▶ Task details
Some of the lines below need repeating. Reproduce exactly those between the lines holding "Unfortunately, this promising opening" and "rist predictions note", inclusive.

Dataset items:
--- START ---

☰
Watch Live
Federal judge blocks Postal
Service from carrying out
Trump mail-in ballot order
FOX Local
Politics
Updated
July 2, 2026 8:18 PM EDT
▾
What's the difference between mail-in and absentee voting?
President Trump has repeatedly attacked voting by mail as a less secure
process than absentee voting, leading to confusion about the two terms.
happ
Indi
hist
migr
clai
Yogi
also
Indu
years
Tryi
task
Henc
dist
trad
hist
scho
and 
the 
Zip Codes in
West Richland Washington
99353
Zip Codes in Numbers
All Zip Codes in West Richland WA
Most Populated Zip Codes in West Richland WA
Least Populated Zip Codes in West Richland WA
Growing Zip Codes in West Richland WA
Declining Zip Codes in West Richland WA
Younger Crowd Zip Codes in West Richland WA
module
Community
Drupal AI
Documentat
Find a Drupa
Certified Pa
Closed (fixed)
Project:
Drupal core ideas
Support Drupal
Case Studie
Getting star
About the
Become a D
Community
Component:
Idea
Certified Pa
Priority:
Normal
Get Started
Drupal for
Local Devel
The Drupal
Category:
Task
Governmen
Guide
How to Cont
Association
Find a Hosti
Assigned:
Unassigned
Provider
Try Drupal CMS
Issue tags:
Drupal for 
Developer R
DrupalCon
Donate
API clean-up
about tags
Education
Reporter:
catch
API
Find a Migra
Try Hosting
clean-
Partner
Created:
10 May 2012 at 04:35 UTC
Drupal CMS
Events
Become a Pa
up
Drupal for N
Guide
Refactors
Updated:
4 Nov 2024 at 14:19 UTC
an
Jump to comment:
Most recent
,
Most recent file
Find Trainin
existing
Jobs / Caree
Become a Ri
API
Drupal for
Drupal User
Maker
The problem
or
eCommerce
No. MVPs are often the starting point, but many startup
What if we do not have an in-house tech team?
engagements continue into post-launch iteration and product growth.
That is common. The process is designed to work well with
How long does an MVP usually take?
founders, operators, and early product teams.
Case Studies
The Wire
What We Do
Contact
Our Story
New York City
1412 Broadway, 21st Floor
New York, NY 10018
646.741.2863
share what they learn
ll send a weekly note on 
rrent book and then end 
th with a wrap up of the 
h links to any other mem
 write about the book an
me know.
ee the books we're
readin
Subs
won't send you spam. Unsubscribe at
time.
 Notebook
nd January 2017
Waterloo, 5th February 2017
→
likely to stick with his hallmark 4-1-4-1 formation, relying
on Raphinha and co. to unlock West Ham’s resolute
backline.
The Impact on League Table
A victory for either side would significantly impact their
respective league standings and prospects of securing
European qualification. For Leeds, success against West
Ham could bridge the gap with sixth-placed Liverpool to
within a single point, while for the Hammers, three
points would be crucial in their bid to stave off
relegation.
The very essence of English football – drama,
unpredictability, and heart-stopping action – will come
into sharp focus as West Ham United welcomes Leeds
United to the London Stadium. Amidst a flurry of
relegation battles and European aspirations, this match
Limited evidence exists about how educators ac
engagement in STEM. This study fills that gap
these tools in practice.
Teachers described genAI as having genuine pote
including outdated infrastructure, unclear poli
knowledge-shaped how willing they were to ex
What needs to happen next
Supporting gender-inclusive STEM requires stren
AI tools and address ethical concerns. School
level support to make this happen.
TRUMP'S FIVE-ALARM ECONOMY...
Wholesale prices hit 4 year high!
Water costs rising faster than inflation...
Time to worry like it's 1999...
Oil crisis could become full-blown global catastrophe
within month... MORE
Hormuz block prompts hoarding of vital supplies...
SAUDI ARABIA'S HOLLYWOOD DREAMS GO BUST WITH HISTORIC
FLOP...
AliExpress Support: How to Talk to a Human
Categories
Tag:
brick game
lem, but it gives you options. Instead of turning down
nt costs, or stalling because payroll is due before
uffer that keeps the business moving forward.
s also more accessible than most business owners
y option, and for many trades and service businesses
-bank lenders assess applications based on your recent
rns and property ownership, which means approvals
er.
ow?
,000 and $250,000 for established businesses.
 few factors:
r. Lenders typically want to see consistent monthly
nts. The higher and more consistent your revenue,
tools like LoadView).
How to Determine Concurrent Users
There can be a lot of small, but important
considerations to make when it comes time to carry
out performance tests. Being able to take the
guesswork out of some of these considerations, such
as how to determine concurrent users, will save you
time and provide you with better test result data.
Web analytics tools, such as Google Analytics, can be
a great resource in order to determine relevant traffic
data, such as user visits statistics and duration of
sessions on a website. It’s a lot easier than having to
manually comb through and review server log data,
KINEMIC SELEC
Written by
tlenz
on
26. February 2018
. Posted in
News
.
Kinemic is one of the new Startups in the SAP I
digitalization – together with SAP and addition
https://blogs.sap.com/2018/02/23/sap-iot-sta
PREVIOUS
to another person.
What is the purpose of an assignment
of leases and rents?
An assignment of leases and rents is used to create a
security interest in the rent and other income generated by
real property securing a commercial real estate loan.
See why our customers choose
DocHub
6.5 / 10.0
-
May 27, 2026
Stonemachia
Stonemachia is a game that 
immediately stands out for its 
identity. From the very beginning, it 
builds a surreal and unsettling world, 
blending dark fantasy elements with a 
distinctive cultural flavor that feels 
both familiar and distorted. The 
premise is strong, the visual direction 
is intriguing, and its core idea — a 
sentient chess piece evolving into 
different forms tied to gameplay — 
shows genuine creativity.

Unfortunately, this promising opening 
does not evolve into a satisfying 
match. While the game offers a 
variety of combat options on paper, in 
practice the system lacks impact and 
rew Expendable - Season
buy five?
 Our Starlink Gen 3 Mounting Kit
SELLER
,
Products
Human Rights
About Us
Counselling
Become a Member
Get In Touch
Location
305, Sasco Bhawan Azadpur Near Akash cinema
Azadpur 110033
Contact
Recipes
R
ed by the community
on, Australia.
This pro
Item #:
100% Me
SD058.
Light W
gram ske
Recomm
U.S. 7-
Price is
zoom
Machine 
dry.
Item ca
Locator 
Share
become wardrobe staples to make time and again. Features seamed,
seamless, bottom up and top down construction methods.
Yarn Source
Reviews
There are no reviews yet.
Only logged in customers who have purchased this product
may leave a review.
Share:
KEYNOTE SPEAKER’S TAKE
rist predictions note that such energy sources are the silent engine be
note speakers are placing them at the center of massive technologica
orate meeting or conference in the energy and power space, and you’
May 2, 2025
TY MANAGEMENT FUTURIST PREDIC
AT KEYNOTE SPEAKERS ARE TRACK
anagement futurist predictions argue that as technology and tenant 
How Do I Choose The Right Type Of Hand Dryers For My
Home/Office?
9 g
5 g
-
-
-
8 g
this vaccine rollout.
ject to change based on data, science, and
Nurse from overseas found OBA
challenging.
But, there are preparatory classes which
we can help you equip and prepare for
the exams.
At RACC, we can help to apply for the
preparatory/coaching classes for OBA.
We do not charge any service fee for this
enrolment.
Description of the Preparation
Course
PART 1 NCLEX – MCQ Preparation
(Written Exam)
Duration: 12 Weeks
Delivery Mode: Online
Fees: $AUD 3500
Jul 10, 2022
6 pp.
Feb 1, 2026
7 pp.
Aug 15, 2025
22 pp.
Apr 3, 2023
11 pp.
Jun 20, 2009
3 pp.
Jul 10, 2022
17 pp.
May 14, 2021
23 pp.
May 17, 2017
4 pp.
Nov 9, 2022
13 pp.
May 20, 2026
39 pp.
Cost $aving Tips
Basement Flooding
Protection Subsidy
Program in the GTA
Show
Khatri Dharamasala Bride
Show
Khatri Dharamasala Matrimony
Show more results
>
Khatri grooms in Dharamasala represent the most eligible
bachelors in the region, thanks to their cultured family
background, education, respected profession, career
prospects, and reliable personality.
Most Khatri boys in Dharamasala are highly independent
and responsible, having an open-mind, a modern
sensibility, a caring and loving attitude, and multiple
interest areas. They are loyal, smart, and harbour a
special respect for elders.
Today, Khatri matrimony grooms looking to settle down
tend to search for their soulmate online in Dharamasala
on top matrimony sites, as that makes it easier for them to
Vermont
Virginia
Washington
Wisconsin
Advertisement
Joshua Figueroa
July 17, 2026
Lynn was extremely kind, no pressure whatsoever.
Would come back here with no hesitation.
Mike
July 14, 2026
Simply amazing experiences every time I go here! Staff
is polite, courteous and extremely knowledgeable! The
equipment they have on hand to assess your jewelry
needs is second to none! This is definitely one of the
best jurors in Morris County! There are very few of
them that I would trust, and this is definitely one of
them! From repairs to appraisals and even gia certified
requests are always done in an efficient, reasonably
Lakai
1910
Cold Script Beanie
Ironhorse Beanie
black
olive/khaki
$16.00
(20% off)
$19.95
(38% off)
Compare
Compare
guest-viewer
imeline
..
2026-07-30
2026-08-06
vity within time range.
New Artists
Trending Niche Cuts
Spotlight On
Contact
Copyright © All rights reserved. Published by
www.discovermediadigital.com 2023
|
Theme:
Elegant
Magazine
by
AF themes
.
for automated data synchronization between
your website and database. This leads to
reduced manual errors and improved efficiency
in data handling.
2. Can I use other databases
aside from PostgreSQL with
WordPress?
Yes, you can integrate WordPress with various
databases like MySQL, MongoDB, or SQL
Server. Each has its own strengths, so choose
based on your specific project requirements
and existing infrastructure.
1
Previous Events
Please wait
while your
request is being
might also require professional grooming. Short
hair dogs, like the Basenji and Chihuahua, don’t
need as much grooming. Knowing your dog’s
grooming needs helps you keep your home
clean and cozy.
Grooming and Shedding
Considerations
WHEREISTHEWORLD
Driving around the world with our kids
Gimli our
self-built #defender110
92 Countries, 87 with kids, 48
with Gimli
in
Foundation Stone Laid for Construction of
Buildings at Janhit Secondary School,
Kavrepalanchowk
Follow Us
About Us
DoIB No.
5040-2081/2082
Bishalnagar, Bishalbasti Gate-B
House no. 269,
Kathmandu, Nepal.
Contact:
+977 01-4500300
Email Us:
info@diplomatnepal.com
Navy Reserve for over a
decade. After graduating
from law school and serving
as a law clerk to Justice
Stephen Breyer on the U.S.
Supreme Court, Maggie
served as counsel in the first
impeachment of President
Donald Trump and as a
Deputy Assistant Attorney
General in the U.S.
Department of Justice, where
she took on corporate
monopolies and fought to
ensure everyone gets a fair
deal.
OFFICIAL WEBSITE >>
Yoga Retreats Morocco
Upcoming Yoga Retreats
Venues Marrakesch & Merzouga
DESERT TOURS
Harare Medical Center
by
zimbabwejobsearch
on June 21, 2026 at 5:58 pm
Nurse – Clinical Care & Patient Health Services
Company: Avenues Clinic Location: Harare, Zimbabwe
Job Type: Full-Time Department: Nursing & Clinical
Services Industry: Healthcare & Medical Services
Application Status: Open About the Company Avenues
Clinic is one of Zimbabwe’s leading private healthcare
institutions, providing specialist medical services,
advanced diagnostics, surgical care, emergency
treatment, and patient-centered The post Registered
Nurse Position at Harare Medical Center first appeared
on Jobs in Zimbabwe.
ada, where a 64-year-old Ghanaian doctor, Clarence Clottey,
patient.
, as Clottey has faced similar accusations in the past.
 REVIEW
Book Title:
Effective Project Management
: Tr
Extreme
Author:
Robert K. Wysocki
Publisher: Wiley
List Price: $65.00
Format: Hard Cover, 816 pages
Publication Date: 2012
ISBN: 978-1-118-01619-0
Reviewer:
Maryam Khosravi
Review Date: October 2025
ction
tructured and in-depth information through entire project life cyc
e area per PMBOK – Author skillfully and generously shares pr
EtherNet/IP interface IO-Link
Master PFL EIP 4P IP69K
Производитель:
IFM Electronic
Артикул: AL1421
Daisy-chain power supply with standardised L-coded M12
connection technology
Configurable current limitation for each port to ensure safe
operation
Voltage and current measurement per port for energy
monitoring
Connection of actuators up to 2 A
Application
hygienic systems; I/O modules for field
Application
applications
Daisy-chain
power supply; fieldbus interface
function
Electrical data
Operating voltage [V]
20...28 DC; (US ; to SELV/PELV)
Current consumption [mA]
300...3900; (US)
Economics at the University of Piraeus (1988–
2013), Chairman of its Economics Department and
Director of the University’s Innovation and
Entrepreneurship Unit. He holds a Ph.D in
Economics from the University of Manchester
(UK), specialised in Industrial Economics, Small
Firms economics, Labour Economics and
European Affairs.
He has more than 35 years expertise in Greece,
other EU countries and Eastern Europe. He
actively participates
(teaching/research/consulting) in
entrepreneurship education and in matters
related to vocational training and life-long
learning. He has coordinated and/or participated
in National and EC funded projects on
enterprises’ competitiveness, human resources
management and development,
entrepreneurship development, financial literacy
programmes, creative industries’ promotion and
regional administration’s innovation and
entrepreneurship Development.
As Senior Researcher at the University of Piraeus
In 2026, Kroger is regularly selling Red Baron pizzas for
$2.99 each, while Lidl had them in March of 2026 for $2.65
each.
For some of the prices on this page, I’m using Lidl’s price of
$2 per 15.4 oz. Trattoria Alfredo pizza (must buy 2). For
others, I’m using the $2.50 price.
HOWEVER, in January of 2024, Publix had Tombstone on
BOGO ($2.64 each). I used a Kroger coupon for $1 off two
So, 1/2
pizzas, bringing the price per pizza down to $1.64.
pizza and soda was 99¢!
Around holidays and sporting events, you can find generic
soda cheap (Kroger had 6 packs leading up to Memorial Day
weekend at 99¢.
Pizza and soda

--- END ---

▶ Your response
Unfortunately, this promising opening 
does not evolve into a satisfying 
match. While the game offers a 
variety of combat options on paper, in 
practice the system lacks impact and 
rew Expendable - Season
buy five?
 Our Starlink Gen 3 Mounting Kit
SELLER
,
Products
Human Rights
About Us
Counselling
Become a Member
Get In Touch
Location
305, Sasco Bhawan Azadpur Near Akash cinema
Azadpur 110033
Contact
Recipes
R
ed by the community
on, Australia.
This pro
Item #:
100% Me
SD058.
Light W
gram ske
Recomm
U.S. 7-
Price is
zoom
Machine 
dry.
Item ca
Locator 
Share
become wardrobe staples to make time and again. Features seamed,
seamless, bottom up and top down construction methods.
Yarn Source
Reviews
There are no reviews yet.
Only logged in customers who have purchased this product
may leave a review.
Share:
KEYNOTE SPEAKER’S TAKE
rist predictions note that such energy sources are the silent engine be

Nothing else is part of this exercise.